Deitrich Bonhoeffer, the day after Hitler was elected, wrote plainly:

The fearful danger of the present time is that above the cry for authority. . . we forget that man stands alone before the ultimate authority and that anyone who lays violent hands on man here is infringing eternal laws and taking upon himself superhuman authority which will eventually crush him.(Eric Metaxas, Bonhoeffer: Pastor, Martyr, Prophet, Spy, p. 138)

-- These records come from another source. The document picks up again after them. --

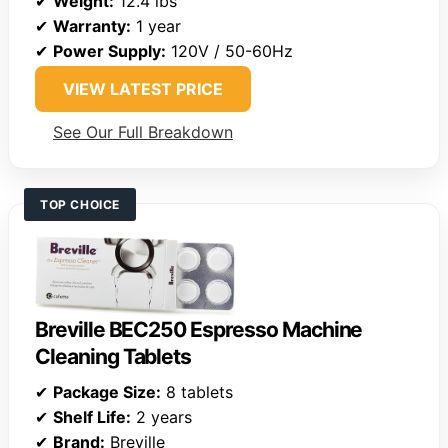
✔
Weight:
12.4 lbs
✔
Warranty:
1 year
✔
Power Supply:
120V / 50-60Hz
VIEW LATEST PRICE
See Our Full Breakdown
TOP CHOICE
Breville BEC250 Espresso Machine
Cleaning Tablets
✔
Package Size:
8 tablets
✔
Shelf Life:
2 years
✔
Brand:
Breville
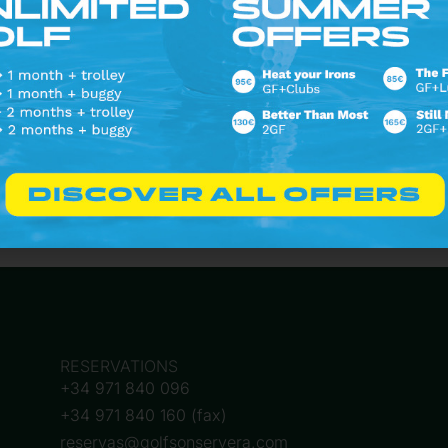
Follow on Instagram
RESERVATIONS
+34 971 840 096
+34 971 840 160 (fax)
reservas@golfsonservera.com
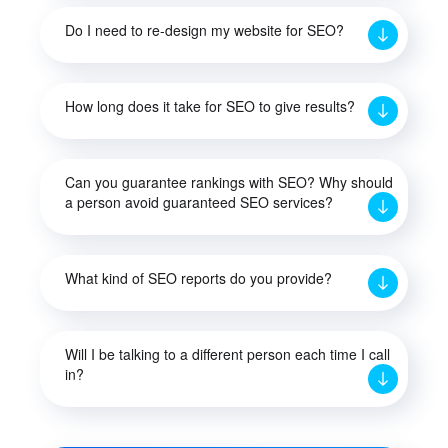
Do I need to re-design my website for SEO?
How long does it take for SEO to give results?
Can you guarantee rankings with SEO? Why should
a person avoid guaranteed SEO services?
What kind of SEO reports do you provide?
Will I be talking to a different person each time I call
in?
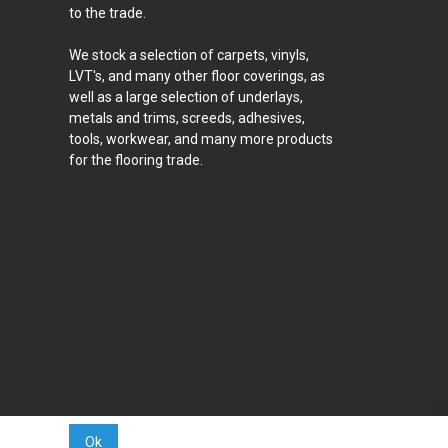
to the trade.
We stock a selection of carpets, vinyls,
LVT's, and many other floor coverings, as
well as a large selection of underlays,
metals and trims, screeds, adhesives,
tools, workwear, and many more products
for the flooring trade.
Ok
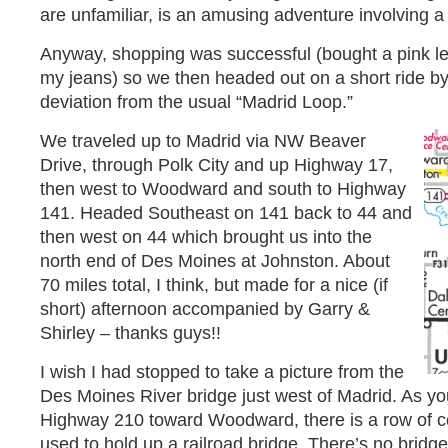
are unfamiliar, is an amusing adventure involving 
Anyway, shopping was successful (bought a pink lea
my jeans) so we then headed out on a short ride by 
deviation from the usual “Madrid Loop.”
We traveled up to Madrid via NW Beaver
Drive, through Polk City and up Highway 17,
then west to Woodward and south to Highway
141. Headed Southeast on 141 back to 44 and
then west on 44 which brought us into the
north end of Des Moines at Johnston. About
70 miles total, I think, but made for a nice (if
short) afternoon accompanied by Garry &
Shirley – thanks guys!!
I wish I had stopped to take a picture from the
Des Moines River bridge just west of Madrid. As yo
Highway 210 toward Woodward, there is a row of ce
used to hold up a railroad bridge. There’s no bridg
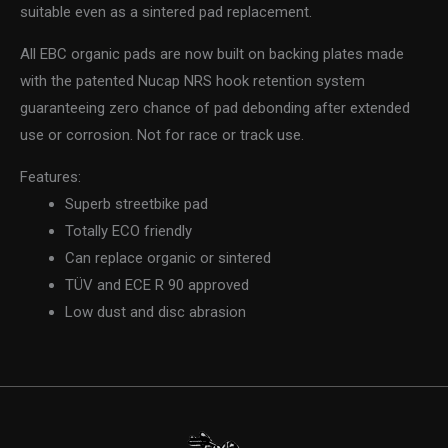
suitable even as a sintered pad replacement.
All EBC organic pads are now built on backing plates made
with the patented Nucap NRS hook retention system
guaranteeing zero chance of pad debonding after extended
use or corrosion. Not for race or track use.
Features:
Superb streetbike pad
Totally ECO friendly
Can replace organic or sintered
TÜV and ECE R 90 approved
Low dust and disc abrasion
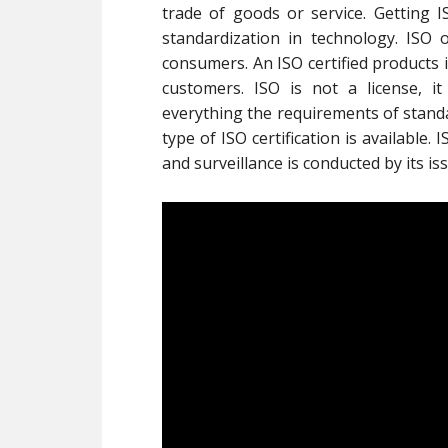
trade of goods or service. Getting
standardization in technology. ISO o
consumers. An ISO certified products 
customers. ISO is not a license, it i
everything the requirements of standa
type of ISO certification is available.
and surveillance is conducted by its i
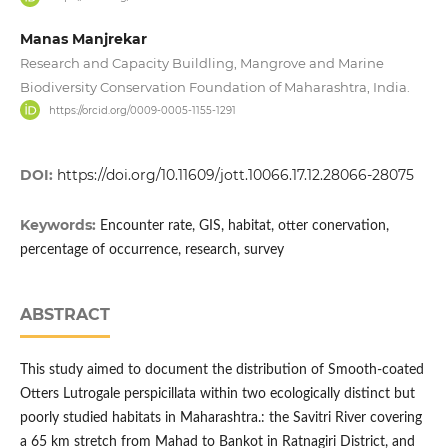
Manas Manjrekar
Research and Capacity Buildling, Mangrove and Marine
Biodiversity Conservation Foundation of Maharashtra, India.
https://orcid.org/0009-0005-1155-1291
DOI:
https://doi.org/10.11609/jott.10066.17.12.28066-28075
Keywords:
Encounter rate, GIS, habitat, otter conervation,
percentage of occurrence, research, survey
ABSTRACT
This study aimed to document the distribution of Smooth-coated
Otters Lutrogale perspicillata within two ecologically distinct but
poorly studied habitats in Maharashtra.: the Savitri River covering
a 65 km stretch from Mahad to Bankot in Ratnagiri District, and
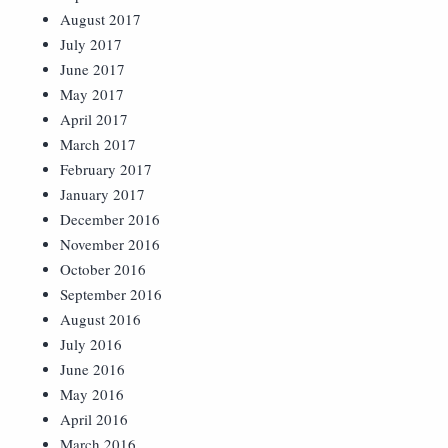
August 2017
July 2017
June 2017
May 2017
April 2017
March 2017
February 2017
January 2017
December 2016
November 2016
October 2016
September 2016
August 2016
July 2016
June 2016
May 2016
April 2016
March 2016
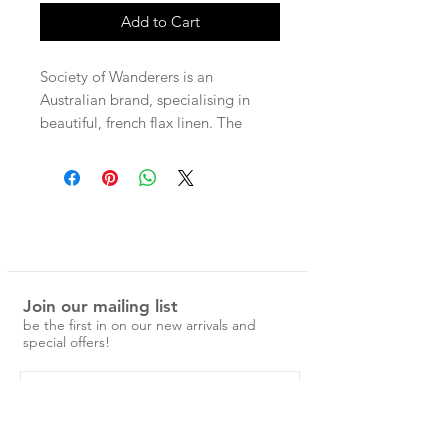
Add to Cart
Society of Wanderers is an
Australian brand, specialising in
beautiful, french flax linen. The
patterns are unique and nostalgic,
and would make a special addition
to any home.
100% Flax Linen Pillowcases
Standard Pillowcase, 48 x 73cm
Join our mailing list
with hidden envelope closure.
be the first in on our new arrivals and
Ruffle Pillowcase, 48 x 73cm with
special offers!
ruffle on one side.
European Pillowcase, 65 x 65cm
with hidden envelope closure.
pre-washed and easy to care for.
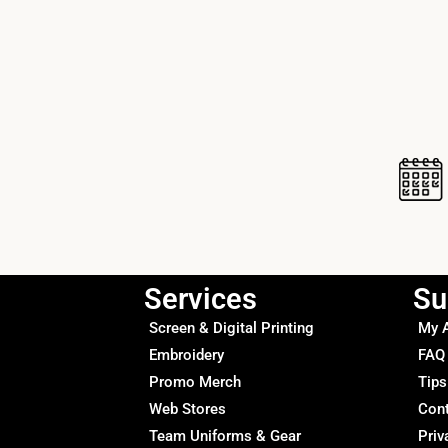
Services
Su
Screen & Digital Printing
My 
Embroidery
FAQ
Promo Merch
Tips
Web Stores
Con
Team Uniforms & Gear
Priv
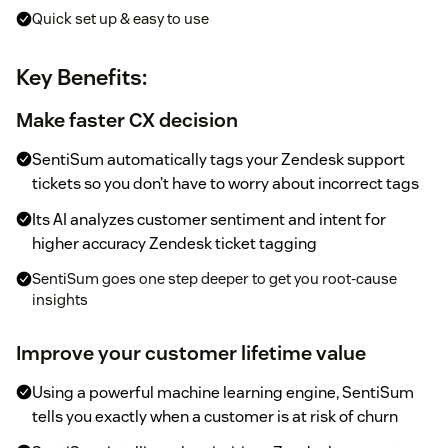
Quick set up & easy to use
Key Benefits:
Make faster CX decision
SentiSum automatically tags your Zendesk support
tickets so you don’t have to worry about incorrect tags
Its AI analyzes customer sentiment and intent for
higher accuracy Zendesk ticket tagging
SentiSum goes one step deeper to get you root-cause
insights
Improve your customer lifetime value
Using a powerful machine learning engine, SentiSum
tells you exactly when a customer is at risk of churn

When we coerce others, we are taking upon ourselves superhuman authority--divine and not human authority. We are transgressing into God’s space.

There is another example from popular culture. A widely known story in today’s world is a science fiction show called Star Trek. These are a band of humans and other humanlike races who travel among the stars in spaceships. They encounter friendly and unfriendly civilizations. One group they encountered was the borg, as in cyborg. This was a ruthless race that assimilates members of other races into its hive-mind collective. Every assimilated person undergoes involuntary medical and technological interventions. All individual freedom is removed and each person does exactly what they’re told and has no private thoughts or opinions. When they encounter you, they tell you that “resistance is futile. You will be assimilated.”

The borg were a terrifying idea. Assimilated people were reduced to a zombie-like state and became walking automatons, medically altered, completely surveilled, doing exactly what they were told, incapable of free thought or free action. Borgified humans are just a fiction for now. But they represent the complete reduction of the human to the object. They are completely subjugated, all free agency removed, completely victimized by an overlording collectivity. They are an almost perfect opposite to other-love.

Jesus the Ultimate Moses

We very easily revert to oppressor behavior, even when we have known better. We revert to self-love when we ought to be doing other-love.

We are still blind after all these years.

Here we want to return to that early prophecy by Moses. You know, where he made clear that Jesus is the ultimate Moses, the ultimate Deliverer. Jesus is the ultimate model and example for other-love.

Jesus the innocent interposed between us and forever death. He received the punishment that was rightly ours and gives to us the life that is rightly His. His sacrifice for us not only fulfills the penalty but is transformative. Isaiah 53:4-6:

Surely He has borne our griefs and carried our sorrows; yet we esteemed Him stricken, smitten by God, and afflicted. But He was wounded for our transgressions, He was bruised for our iniquities; the chastisement for our peace was upon Him, and by His stripes we are healed. All we like sheep have gone astray; we have turned, every one, to his own way; and the Lord has laid on Him the iniquity of us all.

This is other-love. Jesus gives for us. Other-love brings us back from the brink, respects and seeks our choice and our consent. It heals the conscience rather than crushing it. Self-love crushes freedom. Other-love nurtures freedom.

The Example of Jesus is other-love. He is the human example, the Jesus we follow, Deliverer from all oppression. He is the light and we are to be children of light. We are to be children of other-love.